Discovery of BMS-986238, a second-generation macrocyclic peptide inhibitor of programmed death-ligand 1 (PD-L1).

The discovery of BMS-986238, a second-generation macrocyclic peptide that is a potent inhibitor of PD-L1 and which progressed to the clinic, is described. This asset follows BMS-986189, a first-generation PD-L1 inhibitor, which upon QD administration to healthy volunteers demonstrated saturation of peripheral PD-L1 at low drug plasma levels, an observation consistent with the low picomolar binding affinity of BMS-986189 with PD-L1. The desired profile of a second-generation macrocyclic peptide inhibitor of PD-L1 included the property of tight binding kinetics to the PD-L1 receptor, but with a significantly modified pharmacokinetic (PK) profile and specifically a long plasma half-life. It was envisioned the combination of these properties, in a PD-L1-inhibiting macrocyclic peptide, would serve to reduce the frequency of QD-dosing as compared to the first-generation inhibitor BMS-986189. In addition, and most importantly, PK/PD models suggested a macrocyclic peptide with such properties had the potential for oral administration, given the relatively low Cmax that would be required to drive efficacy and the potential role of an extended half-life in reducing variability at steady state.
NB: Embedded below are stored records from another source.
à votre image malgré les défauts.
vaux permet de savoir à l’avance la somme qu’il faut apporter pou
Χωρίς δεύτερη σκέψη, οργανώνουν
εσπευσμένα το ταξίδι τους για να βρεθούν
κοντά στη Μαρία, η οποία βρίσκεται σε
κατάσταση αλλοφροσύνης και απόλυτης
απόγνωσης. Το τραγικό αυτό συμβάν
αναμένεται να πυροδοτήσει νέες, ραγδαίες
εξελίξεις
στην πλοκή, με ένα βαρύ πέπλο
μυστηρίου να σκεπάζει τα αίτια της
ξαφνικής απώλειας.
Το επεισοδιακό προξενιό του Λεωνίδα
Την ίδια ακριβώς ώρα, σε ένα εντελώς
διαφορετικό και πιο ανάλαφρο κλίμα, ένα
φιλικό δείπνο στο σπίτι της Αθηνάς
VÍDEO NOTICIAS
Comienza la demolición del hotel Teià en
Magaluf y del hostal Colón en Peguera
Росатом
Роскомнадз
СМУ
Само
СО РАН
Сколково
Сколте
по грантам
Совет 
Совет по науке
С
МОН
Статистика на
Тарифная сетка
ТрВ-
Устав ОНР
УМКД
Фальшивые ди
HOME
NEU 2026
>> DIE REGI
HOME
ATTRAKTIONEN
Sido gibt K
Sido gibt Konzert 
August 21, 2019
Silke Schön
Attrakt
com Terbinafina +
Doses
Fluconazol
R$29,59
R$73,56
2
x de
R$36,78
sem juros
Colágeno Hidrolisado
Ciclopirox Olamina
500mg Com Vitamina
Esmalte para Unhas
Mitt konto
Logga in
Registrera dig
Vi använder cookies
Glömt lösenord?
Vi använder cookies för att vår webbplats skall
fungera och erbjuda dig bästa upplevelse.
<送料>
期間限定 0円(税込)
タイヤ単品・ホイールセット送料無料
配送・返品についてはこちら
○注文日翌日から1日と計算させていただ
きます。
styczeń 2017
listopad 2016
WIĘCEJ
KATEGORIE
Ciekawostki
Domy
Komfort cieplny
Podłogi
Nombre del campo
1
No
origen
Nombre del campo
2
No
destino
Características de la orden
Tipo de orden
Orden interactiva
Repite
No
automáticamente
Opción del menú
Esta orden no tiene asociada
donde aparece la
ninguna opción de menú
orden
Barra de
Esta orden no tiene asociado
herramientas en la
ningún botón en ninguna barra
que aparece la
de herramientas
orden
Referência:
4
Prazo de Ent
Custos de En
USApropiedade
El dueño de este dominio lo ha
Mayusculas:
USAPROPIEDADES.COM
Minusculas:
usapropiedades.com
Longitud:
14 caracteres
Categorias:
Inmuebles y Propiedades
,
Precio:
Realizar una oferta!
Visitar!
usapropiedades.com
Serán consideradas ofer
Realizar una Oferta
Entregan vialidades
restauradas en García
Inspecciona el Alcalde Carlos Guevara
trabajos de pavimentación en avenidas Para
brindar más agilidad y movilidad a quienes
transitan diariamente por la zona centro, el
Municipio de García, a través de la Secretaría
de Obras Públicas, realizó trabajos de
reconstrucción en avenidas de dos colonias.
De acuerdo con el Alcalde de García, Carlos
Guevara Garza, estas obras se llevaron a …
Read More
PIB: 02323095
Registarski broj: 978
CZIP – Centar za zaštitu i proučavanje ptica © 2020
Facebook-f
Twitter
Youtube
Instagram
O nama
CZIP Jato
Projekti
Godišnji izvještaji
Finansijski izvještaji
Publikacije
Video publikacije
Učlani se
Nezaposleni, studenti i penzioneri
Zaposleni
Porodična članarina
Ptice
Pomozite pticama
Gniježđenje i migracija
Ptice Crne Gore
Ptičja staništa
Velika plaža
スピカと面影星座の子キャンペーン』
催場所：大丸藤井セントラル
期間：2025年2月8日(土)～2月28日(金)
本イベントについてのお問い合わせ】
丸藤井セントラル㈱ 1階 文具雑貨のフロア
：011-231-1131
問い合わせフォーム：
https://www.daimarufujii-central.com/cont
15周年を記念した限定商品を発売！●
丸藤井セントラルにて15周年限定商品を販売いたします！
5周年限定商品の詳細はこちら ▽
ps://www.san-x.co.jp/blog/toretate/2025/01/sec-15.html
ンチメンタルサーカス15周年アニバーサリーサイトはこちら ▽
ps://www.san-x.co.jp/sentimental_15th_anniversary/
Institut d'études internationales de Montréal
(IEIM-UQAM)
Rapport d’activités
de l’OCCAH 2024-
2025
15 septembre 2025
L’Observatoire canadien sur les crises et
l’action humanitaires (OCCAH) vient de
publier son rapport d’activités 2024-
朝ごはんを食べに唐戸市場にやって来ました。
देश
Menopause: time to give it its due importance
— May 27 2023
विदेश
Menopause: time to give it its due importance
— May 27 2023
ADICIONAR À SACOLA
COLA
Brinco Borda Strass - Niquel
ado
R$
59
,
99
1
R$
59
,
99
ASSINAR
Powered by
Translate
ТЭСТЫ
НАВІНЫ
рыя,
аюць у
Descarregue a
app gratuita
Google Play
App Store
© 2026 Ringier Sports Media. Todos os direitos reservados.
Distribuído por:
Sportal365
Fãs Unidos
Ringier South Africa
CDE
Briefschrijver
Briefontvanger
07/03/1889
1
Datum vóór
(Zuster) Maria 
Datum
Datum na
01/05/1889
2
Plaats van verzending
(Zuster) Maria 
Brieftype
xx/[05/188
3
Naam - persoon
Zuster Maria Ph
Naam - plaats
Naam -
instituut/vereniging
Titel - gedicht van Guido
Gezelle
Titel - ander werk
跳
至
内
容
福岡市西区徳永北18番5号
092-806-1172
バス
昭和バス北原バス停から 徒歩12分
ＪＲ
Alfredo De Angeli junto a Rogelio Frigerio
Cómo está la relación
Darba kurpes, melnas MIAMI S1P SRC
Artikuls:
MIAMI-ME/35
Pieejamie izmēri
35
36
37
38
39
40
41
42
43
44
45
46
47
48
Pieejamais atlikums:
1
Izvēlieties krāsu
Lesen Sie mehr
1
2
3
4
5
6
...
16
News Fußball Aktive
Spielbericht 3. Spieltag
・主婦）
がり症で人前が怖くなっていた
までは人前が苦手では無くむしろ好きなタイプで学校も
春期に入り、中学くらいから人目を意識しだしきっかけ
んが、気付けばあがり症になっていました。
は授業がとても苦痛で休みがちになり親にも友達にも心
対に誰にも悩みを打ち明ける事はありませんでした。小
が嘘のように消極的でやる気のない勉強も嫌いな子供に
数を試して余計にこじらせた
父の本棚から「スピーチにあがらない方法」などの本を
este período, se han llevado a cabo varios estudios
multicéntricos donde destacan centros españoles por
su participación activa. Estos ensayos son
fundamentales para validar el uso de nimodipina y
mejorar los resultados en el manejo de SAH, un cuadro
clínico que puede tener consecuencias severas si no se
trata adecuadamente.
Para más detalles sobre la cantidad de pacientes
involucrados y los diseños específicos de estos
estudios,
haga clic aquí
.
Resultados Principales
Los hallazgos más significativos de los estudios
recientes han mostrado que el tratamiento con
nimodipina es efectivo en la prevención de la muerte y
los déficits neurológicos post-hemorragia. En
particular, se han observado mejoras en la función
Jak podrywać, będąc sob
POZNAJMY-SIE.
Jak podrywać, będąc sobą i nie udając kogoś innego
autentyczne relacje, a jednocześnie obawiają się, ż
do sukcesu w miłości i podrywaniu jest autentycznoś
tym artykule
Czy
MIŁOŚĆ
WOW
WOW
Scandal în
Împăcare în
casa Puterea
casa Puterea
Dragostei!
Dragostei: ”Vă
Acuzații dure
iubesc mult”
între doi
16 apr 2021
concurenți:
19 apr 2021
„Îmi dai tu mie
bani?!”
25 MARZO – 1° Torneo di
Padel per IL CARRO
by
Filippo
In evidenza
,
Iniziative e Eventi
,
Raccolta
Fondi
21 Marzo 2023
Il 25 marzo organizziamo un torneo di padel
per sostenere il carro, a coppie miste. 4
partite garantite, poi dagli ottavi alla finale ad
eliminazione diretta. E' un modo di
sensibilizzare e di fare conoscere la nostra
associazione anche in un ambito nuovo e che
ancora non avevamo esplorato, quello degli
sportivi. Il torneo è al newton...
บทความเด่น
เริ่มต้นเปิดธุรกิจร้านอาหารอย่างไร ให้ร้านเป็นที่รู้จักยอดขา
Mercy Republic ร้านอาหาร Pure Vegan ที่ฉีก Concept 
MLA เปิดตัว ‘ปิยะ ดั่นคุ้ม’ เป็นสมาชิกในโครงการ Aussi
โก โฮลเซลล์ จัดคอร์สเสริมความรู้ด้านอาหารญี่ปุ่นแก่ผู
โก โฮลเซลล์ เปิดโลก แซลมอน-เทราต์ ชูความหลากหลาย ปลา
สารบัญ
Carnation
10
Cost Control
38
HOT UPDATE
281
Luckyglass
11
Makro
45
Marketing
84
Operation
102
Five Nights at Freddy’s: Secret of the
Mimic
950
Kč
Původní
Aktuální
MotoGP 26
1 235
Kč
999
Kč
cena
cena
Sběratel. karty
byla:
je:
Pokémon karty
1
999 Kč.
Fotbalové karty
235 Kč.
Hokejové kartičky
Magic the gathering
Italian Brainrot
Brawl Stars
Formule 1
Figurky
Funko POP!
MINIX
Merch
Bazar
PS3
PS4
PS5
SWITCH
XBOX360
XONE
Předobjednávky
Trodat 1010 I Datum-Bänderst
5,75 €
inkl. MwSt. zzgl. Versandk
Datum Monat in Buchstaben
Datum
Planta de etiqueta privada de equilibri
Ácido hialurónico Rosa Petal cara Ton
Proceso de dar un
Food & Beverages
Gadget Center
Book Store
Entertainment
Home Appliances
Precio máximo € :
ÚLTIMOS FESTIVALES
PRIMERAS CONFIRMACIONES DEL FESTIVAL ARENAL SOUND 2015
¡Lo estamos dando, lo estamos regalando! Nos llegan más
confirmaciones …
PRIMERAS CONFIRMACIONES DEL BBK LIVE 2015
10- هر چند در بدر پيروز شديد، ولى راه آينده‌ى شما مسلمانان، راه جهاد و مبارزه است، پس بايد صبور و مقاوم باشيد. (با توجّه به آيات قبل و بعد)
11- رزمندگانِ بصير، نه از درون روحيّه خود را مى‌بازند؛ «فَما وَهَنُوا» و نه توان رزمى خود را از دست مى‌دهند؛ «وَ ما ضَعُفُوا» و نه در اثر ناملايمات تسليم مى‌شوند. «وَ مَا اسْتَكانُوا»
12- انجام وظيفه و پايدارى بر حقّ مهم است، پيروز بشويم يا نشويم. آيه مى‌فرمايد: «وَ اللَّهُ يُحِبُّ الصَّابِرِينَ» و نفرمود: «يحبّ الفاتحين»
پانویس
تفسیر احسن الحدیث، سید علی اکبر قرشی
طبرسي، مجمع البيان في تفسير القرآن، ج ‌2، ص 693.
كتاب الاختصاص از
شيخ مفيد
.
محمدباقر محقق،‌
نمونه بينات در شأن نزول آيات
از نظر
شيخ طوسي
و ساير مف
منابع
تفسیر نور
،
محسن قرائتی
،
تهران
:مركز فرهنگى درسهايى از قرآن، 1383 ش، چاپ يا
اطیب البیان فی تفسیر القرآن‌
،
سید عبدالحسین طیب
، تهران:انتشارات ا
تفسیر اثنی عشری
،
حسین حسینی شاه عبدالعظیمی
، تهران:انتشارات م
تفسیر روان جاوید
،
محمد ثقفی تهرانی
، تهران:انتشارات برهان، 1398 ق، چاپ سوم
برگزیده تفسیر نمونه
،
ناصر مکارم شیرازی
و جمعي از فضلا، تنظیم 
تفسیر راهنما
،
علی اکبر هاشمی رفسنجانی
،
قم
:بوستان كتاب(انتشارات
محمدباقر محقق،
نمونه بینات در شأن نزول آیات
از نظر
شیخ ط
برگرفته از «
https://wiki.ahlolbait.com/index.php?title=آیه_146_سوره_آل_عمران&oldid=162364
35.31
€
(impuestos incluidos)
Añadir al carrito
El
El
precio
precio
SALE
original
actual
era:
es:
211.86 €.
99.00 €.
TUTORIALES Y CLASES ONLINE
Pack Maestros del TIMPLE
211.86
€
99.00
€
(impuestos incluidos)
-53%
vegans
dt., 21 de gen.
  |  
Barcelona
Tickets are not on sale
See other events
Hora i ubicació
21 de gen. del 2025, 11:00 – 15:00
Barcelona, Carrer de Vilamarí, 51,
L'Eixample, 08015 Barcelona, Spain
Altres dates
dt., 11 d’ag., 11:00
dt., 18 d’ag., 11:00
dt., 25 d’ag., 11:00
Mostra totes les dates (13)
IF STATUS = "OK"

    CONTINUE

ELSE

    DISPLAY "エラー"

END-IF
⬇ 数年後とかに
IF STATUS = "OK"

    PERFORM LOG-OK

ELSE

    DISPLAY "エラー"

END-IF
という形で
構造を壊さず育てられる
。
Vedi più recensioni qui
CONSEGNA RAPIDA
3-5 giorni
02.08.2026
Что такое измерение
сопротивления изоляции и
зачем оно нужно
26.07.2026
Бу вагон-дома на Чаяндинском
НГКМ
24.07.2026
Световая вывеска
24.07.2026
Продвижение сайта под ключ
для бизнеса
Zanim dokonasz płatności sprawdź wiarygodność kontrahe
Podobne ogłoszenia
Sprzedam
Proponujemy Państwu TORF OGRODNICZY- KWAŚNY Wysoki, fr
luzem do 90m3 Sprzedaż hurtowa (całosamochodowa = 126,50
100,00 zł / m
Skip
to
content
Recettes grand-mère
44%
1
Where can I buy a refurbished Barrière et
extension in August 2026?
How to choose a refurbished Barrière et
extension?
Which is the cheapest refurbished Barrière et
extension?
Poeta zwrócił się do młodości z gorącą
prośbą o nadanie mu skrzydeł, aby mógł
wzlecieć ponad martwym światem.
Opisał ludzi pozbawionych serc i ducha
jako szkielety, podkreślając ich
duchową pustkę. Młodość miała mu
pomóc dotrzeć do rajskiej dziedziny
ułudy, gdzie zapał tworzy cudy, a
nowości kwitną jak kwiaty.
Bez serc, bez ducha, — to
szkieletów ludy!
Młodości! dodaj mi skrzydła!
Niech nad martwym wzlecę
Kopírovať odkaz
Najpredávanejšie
The medicinal chemistry strategy employed to secure a second generation inhibitor included the evaluation of functionality at the solvent exposed regions of this ring system that would expectedly have some binding affinity with serum albumin. BMS-986238 emerged from this effort as a macrocyclic inhibitor of PD-L1, with low picomolar affinity for this receptor. This compound was highly protein bound in serum and demonstrated an extended half-life in both rat and cyno (>19h). Extensive preclinical formulation work on BMS-986238 resulted in a formulation that enabled oral bioavailability and provided a path to the clinic where this compound was dosed orally to healthy volunteers.